We are not “weasel words.” We will mean what we say and say what we mean. And tonight, we say, “Love wins.”

Amen

 

Isaiah 7:10-16

This is another of the many Old Testament prophecies interpreted by the church as predictions of the Messiah. However, Isaiah was likely indicating a young woman at the court of Ahaz who was present during the prophecy. The Hebrew word almah simply means an unmarried adolescent girl, or a woman of marriageable age. A different word, bethulah, is the term for a virgin. A growing number of scholars think that this young woman is the prophet referred to in 8:l3, and that the child she conceives with Isaiah, whom he calls Maher-shala-hash-baz, is the same child whom she will call Immanuel. 

 

It is written . . .

 

Once more YHWH spoke to Ahaz and said, “Ask for sign from YHWH your God; let it be deep as the netherworld or high as the sky!”

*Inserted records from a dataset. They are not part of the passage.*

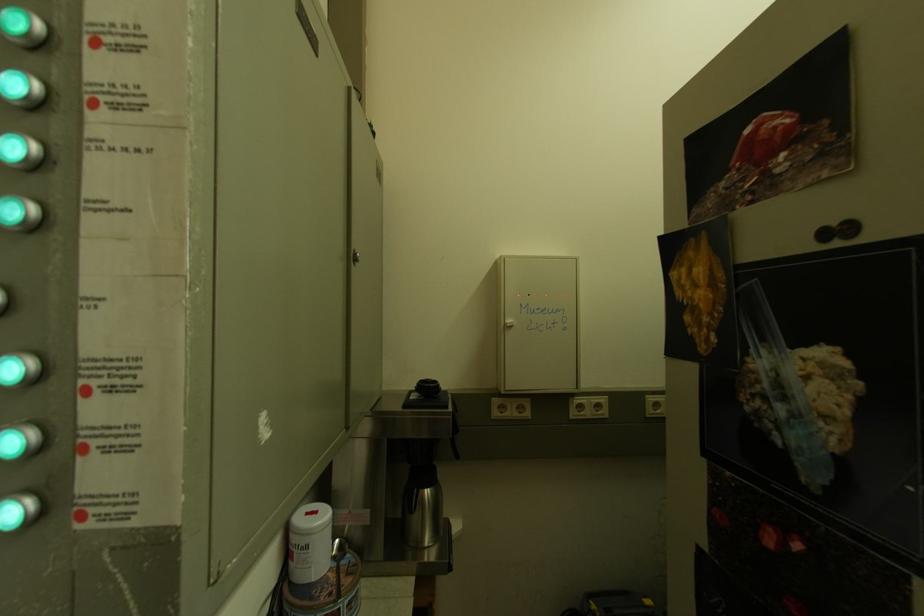 Which object does [427,395] point to?

This point indicates the stainless steel carafe. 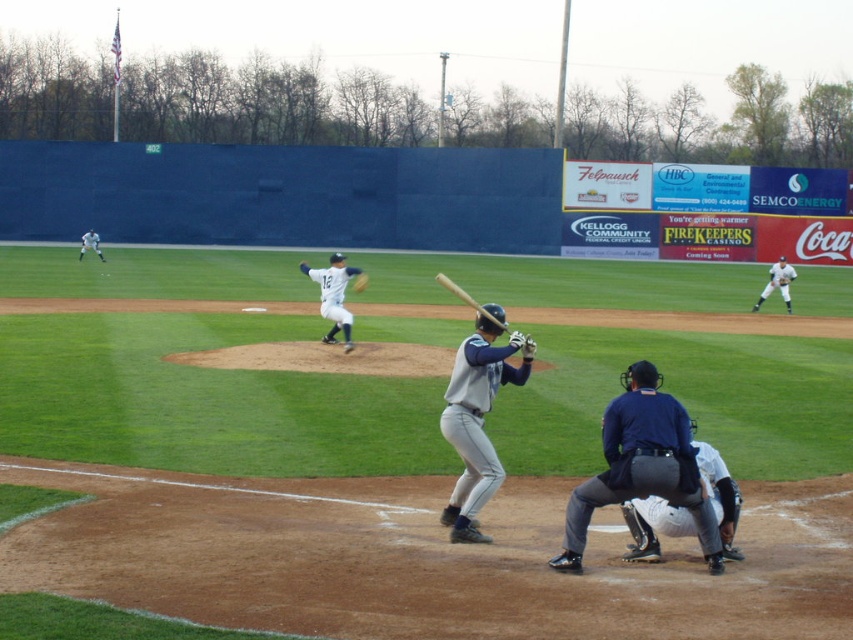 Does gray fabric catcher at lower center have a smaller size compared to wooden baseball bat at center?

Yes.

Locate an element on the screen. gray fabric catcher at lower center is located at coordinates (653, 525).

What do you see at coordinates (641, 467) in the screenshot?
I see `black leather umpire at lower center` at bounding box center [641, 467].

Does point (683, 452) come behind point (453, 438)?

No, (683, 452) is in front of (453, 438).

Identify the location of black leather umpire at lower center. (641, 467).

Is gray matte baseball bat at center below white uniform at right?

Yes, gray matte baseball bat at center is below white uniform at right.

This screenshot has width=853, height=640. Describe the element at coordinates (477, 417) in the screenshot. I see `gray matte baseball bat at center` at that location.

What are the coordinates of `gray matte baseball bat at center` in the screenshot? It's located at (477, 417). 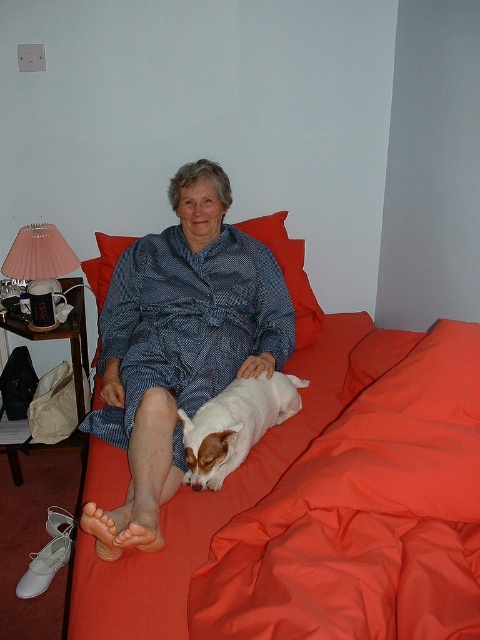 Is the position of matte orange bed at center more distant than that of red soft pillow at upper center?

No, it is not.

Between matte orange bed at center and red soft pillow at upper center, which one is positioned lower?

matte orange bed at center

This screenshot has width=480, height=640. What do you see at coordinates (324, 509) in the screenshot?
I see `matte orange bed at center` at bounding box center [324, 509].

You are a GUI agent. You are given a task and a screenshot of the screen. Output one action in this format:
    pyautogui.click(x=<x>, y=<y>)
    Task: Click on the matte orange bed at center
    
    Given the screenshot: What is the action you would take?
    pyautogui.click(x=324, y=509)

Is point (179, 228) farther from viewer compared to point (108, 252)?

No, (179, 228) is in front of (108, 252).

Does blue printed fabric at center lie in front of red soft pillow at upper center?

Yes, blue printed fabric at center is closer to the viewer.

Does point (210, 348) lie behind point (301, 272)?

No.

Identify the location of blue printed fabric at center. (179, 344).

Does matte orange bed at center have a lesser height compared to white fur dog at center?

No.

Between point (433, 356) and point (231, 401), which one is positioned in front?

Positioned in front is point (433, 356).

The width and height of the screenshot is (480, 640). In order to click on matte orange bed at center in this screenshot , I will do `click(324, 509)`. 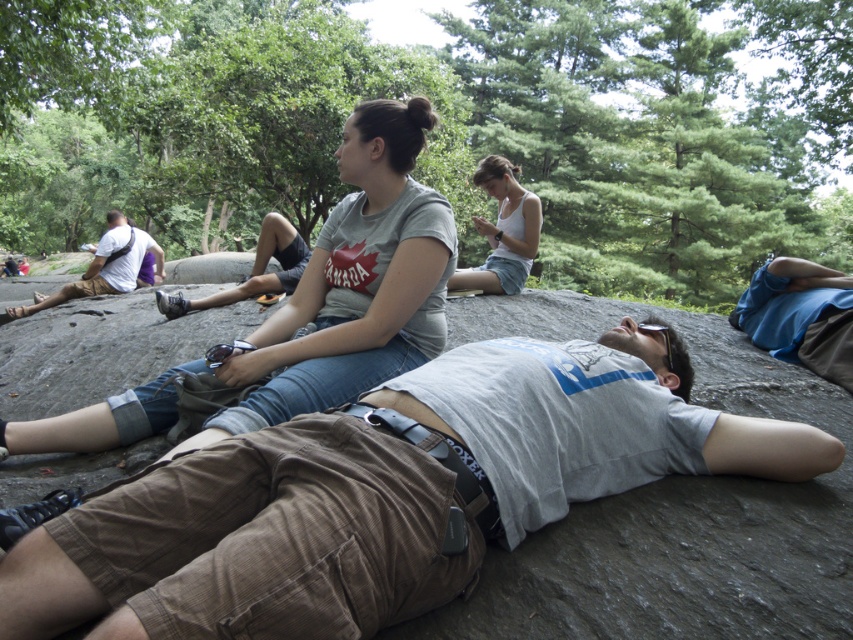 Question: Does gray cotton t-shirt at upper center have a lesser width compared to white cotton tank top at center?

Choices:
 (A) yes
 (B) no

Answer: (A)

Question: Is light brown corduroy shorts at center smaller than clear plastic goggles at center?

Choices:
 (A) yes
 (B) no

Answer: (B)

Question: Which of the following is the closest to the observer?

Choices:
 (A) (355, 474)
 (B) (508, 264)

Answer: (A)

Question: Is light brown corduroy shorts at center bigger than gray cotton t-shirt at upper center?

Choices:
 (A) yes
 (B) no

Answer: (A)

Question: Which object is positioned farthest from the light brown corduroy shorts at center?

Choices:
 (A) clear plastic goggles at center
 (B) white cotton tank top at center

Answer: (B)

Question: Which object is farther from the camera taking this photo?

Choices:
 (A) gray cotton t-shirt at upper center
 (B) brown leather backpack at left
 (C) light brown corduroy shorts at center

Answer: (B) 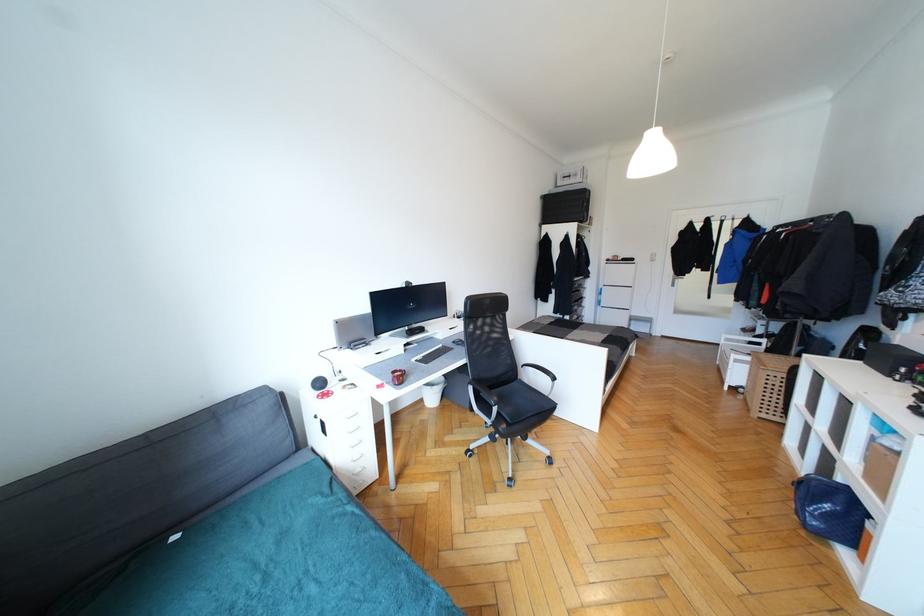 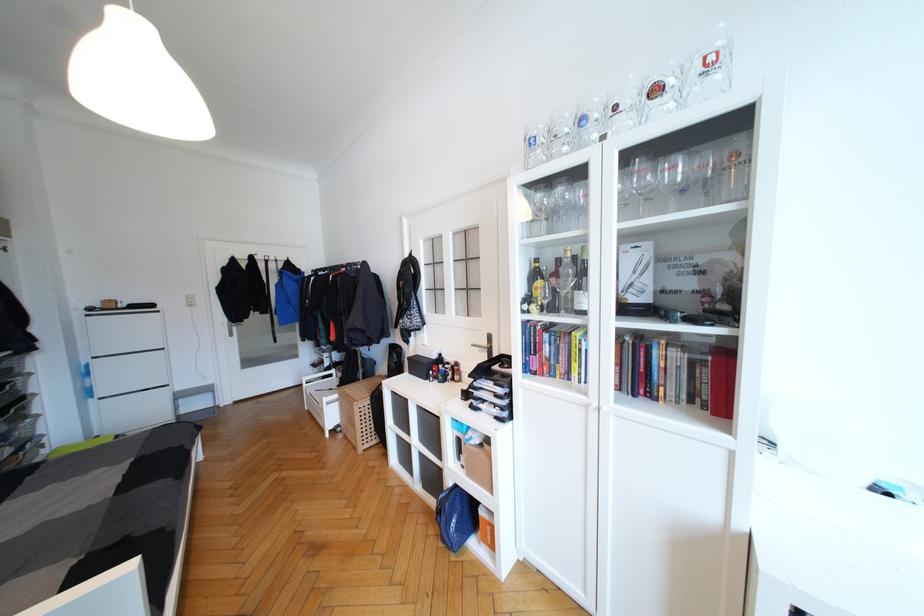 Where in the second image is the point corresponding to pixel 749 368 from the first image?

(339, 405) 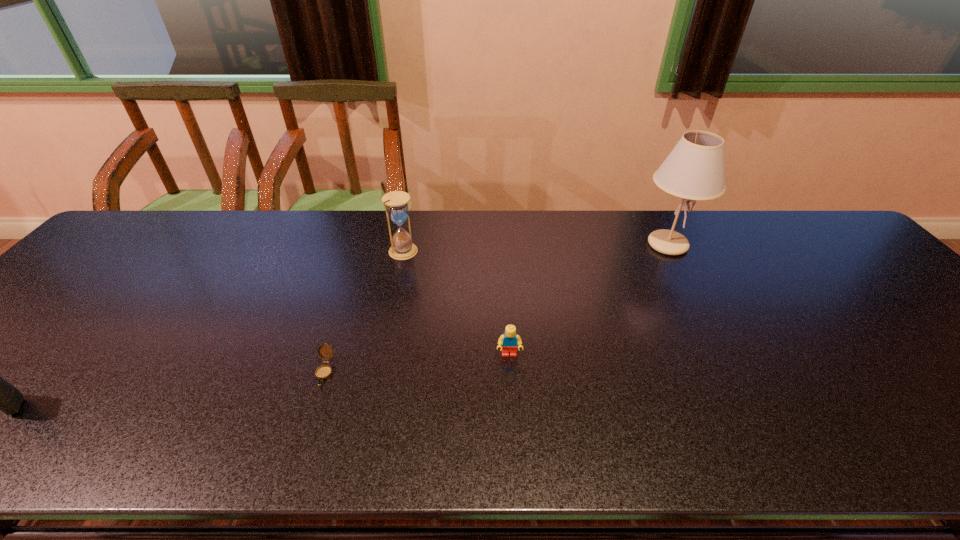 Locate an element on the screen. This screenshot has width=960, height=540. free space located on the face of the second object from left to right is located at coordinates (301, 444).

The width and height of the screenshot is (960, 540). Identify the location of lampshade located in the far edge section of the desktop. (694, 170).

Where is `hourglass that is at the far edge`? The width and height of the screenshot is (960, 540). hourglass that is at the far edge is located at coordinates (402, 247).

The height and width of the screenshot is (540, 960). I want to click on free space at the far edge, so click(417, 232).

The height and width of the screenshot is (540, 960). What are the coordinates of `vacant space at the near edge of the desktop` in the screenshot? It's located at (465, 450).

In the image, there is a desktop. At what (x,y) coordinates should I click in order to perform the action: click on blank space at the left edge. Please return your answer as a coordinate pair (x, y). The height and width of the screenshot is (540, 960). Looking at the image, I should click on (92, 262).

Locate an element on the screen. free space at the right edge of the desktop is located at coordinates (910, 360).

Find the location of `vacant area at the far left corner of the desktop`. vacant area at the far left corner of the desktop is located at coordinates (122, 240).

You are a GUI agent. You are given a task and a screenshot of the screen. Output one action in this format:
    pyautogui.click(x=<x>, y=<y>)
    Task: Click on the empty space between the third object from right to left and the shortest object
    This screenshot has height=540, width=960.
    Given the screenshot: What is the action you would take?
    point(364,311)

Identify the location of vacant point located between the tallest object and the fourth object from right to left. (496, 308). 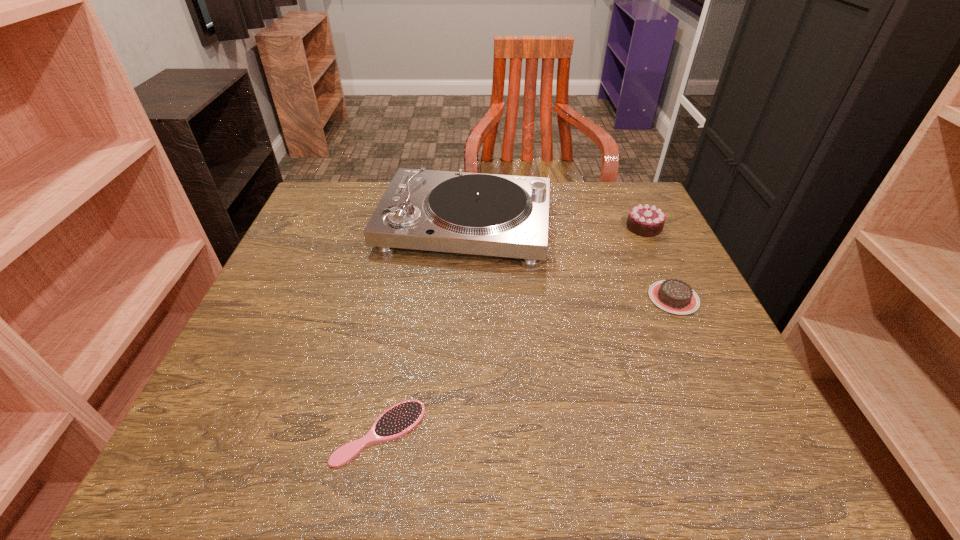 Where is `record player`? record player is located at coordinates (458, 212).

Identify the location of the taller chocolate cake. Image resolution: width=960 pixels, height=540 pixels. (644, 220).

Image resolution: width=960 pixels, height=540 pixels. I want to click on the second tallest object, so click(644, 220).

I want to click on the shorter chocolate cake, so click(x=675, y=296).

Find the location of a particular element. The height and width of the screenshot is (540, 960). the nearer chocolate cake is located at coordinates (675, 296).

Where is `the shortest object`? the shortest object is located at coordinates (398, 420).

Find the location of a particular element. This screenshot has height=540, width=960. the nearest object is located at coordinates (398, 420).

Image resolution: width=960 pixels, height=540 pixels. Find the location of `vacant space located on the right of the tallest object`. vacant space located on the right of the tallest object is located at coordinates (663, 225).

Identify the location of vacant position located on the front of the third shortest object. The image size is (960, 540). (696, 339).

The height and width of the screenshot is (540, 960). Find the location of `vacant region located 0.320m on the left of the nearer chocolate cake`. vacant region located 0.320m on the left of the nearer chocolate cake is located at coordinates (496, 298). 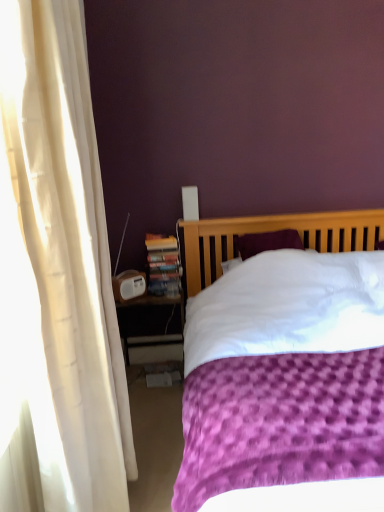 The image size is (384, 512). What do you see at coordinates (272, 231) in the screenshot?
I see `purple textured bed at center` at bounding box center [272, 231].

Based on the photo, what is the approximate height of hardcover book at left?

hardcover book at left is 15.03 inches tall.

Find the location of `purple textured bed at center`. purple textured bed at center is located at coordinates (272, 231).

Based on the photo, are white plastic nightstand at lower left and hardcover book at left far apart?

Actually, white plastic nightstand at lower left and hardcover book at left are a little close together.

From a real-world perspective, between white plastic nightstand at lower left and hardcover book at left, who is vertically higher?

From a 3D spatial view, hardcover book at left is above.

Relative to hardcover book at left, is white plastic nightstand at lower left in front or behind?

Clearly, white plastic nightstand at lower left is in front of hardcover book at left.

From the image's perspective, would you say white plastic nightstand at lower left is positioned over hardcover book at left?

Actually, white plastic nightstand at lower left appears below hardcover book at left in the image.

In the scene shown: Who is bigger, purple textured bed at center or hardcover book at left?

Bigger between the two is purple textured bed at center.

Is purple textured bed at center placed right next to hardcover book at left?

No, purple textured bed at center is not next to hardcover book at left.

Consider the image. Which object is positioned more to the right, purple textured bed at center or hardcover book at left?

purple textured bed at center is more to the right.

What's the angular difference between purple textured bed at center and hardcover book at left's facing directions?

They differ by 0.354 degrees in their facing directions.

Does hardcover book at left appear on the left side of purple textured bed at center?

Correct, you'll find hardcover book at left to the left of purple textured bed at center.

From the picture: From a real-world perspective, is hardcover book at left located beneath purple textured bed at center?

Incorrect, from a real-world perspective, hardcover book at left is higher than purple textured bed at center.

Does point (179, 271) appear closer or farther from the camera than point (275, 222)?

Point (179, 271) is positioned closer to the camera compared to point (275, 222).

Locate an element on the screen. paperback book behind the purple textured bed at center is located at coordinates (163, 266).

Could you tell me if purple textured bed at center is facing white plastic nightstand at lower left?

No, purple textured bed at center is not aimed at white plastic nightstand at lower left.

From the image's perspective, does purple textured bed at center appear lower than white plastic nightstand at lower left?

No.

Considering the sizes of objects purple textured bed at center and white plastic nightstand at lower left in the image provided, who is wider, purple textured bed at center or white plastic nightstand at lower left?

Wider between the two is purple textured bed at center.

Does point (177, 302) lie in front of point (346, 482)?

No.

Is white plastic nightstand at lower left spatially inside purple textured bed at center, or outside of it?

white plastic nightstand at lower left is spatially situated outside purple textured bed at center.

Where is `nightstand that appears below the purple textured bed at center (from the image's perspective)`? nightstand that appears below the purple textured bed at center (from the image's perspective) is located at coordinates (151, 329).

From the picture: Is white plastic nightstand at lower left placed right next to purple textured bed at center?

There is a gap between white plastic nightstand at lower left and purple textured bed at center.

From the picture: From the image's perspective, is hardcover book at left located beneath white plastic nightstand at lower left?

No, from the image's perspective, hardcover book at left is not beneath white plastic nightstand at lower left.

Is hardcover book at left facing towards white plastic nightstand at lower left?

No, hardcover book at left does not turn towards white plastic nightstand at lower left.

Which is more to the left, hardcover book at left or white plastic nightstand at lower left?

Positioned to the left is white plastic nightstand at lower left.

This screenshot has width=384, height=512. I want to click on paperback book that appears above the white plastic nightstand at lower left (from a real-world perspective), so click(x=163, y=266).

Where is `bed below the hardcover book at left (from a real-world perspective)`? The height and width of the screenshot is (512, 384). bed below the hardcover book at left (from a real-world perspective) is located at coordinates (272, 231).

Looking at the image, which one is located further to hardcover book at left, purple textured bed at center or white plastic nightstand at lower left?

purple textured bed at center is further to hardcover book at left.

Considering their positions, is white plastic nightstand at lower left positioned closer to hardcover book at left than purple textured bed at center?

Among the two, white plastic nightstand at lower left is located nearer to hardcover book at left.

Consider the image. Considering their positions, is hardcover book at left positioned closer to purple textured bed at center than white plastic nightstand at lower left?

Among the two, hardcover book at left is located nearer to purple textured bed at center.

Which object lies nearer to the anchor point white plastic nightstand at lower left, purple textured bed at center or hardcover book at left?

The object closer to white plastic nightstand at lower left is hardcover book at left.

From the image, which object appears to be nearer to white plastic nightstand at lower left, hardcover book at left or purple textured bed at center?

hardcover book at left.

From the image, which object appears to be farther from purple textured bed at center, white plastic nightstand at lower left or hardcover book at left?

The object further to purple textured bed at center is white plastic nightstand at lower left.

Image resolution: width=384 pixels, height=512 pixels. In order to click on nightstand positioned between purple textured bed at center and hardcover book at left from near to far in this screenshot , I will do `click(151, 329)`.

But Ahaz answered, “I will not ask; I will not put YHWH to a test.”

 

Then Isaiah said: “Listen, O house of David! Is it not enough for you to weary those around you, must you also weary my God? Therefore the Holy One will give you a sign: this young woman will become pregnant and will give birth. You will name the child Immanu-el. This child will be living on curds and honey by the time it knows how to refuse evil and do good. But before that – before the child knows how to refuse evil and do good – the land of the two rulers you dread will be laid waste.”

 

Romans 1:1-7

Paul’s salutation to the Christians in Rome roots Christ’s life in the history of the Jewish people. Jesus took flesh – that is, he became human and is fully human – in the line of David. He has David’s DNA and we share many of the same genetic markers with the Savior. Although the resurrection is beyond our comprehension, we can still affirm solidarity between Jesus and humankind. We are related. Regardless of our ethnicity, we belong to Christ. God is with us and in us, as intimate as our DNA.

 

It is written . . .

 

From Paul, a servant of Christ Jesus, called to be an apostle and set apart to proclaim the Good News, which God promised long ago through the prophets, as the holy scriptures record – the Good News concerning God’s Only Begotten, who was descended from David according to the flesh, but was made the Only Begotten of God in power, according to the spirit of holiness, by the resurrection from the dead: Jesus Christ our Savior. We have been favored with apostleship, that we may bring to obedient faith all the nations, among whom you have been called to belong to Jesus Christ;

To all in Rome, beloved of God and called to be holy people: Grace and peace from our Abba God our Father and our Savior Jesus Christ.

 

 

Matthew 1:18-25

Under Roman rule, the people longed for a ruler like David, but also for someone to speak to them like the prophets of old. When Jesus came along, they looked back for signs of how God had worked through their ancestors: miraculous conceptions and births, promises of newborn kings who would lead the people in a new way. We now wait and hope expectantly for what God is birthing new in this world and in our lives. So we read the story over and over again, year after year, as the people read the prophets of old. We read the old, old stories, and look for the newness of God to break through.

 

It is written . . .

 

This is how the birth of Jesus came about. When Jesus’ mother Mary was engaged to Joseph, but before they lived together, she was found to be pregnant through the Holy Spirit. Joseph, her husband, an upright person unwilling to disgrace her, decided to divorce her quietly.

 

This was joseph’s intention when suddenly the angel of God appeared in a dream and said, “Joseph, heir to the House of David, don’t be afraid to wed Mary; it is by the Holy Spirit that she has conceived for the child. She is to have a son, and you are to name him Jesus – Salvation – because for he will save the people from their sins.”

 

All this took place to fulfill what God has said through the prophet:

“The virgin will be with child

and give birth,

and the child will be named

Immanuel”

A name that means “God is with us.”

 

When Joseph awoke, he did as the angel of God had directed, and they went ahead with the marriage, but had no marital relations with her until she had given birth; she had a son; and they named him Jesus.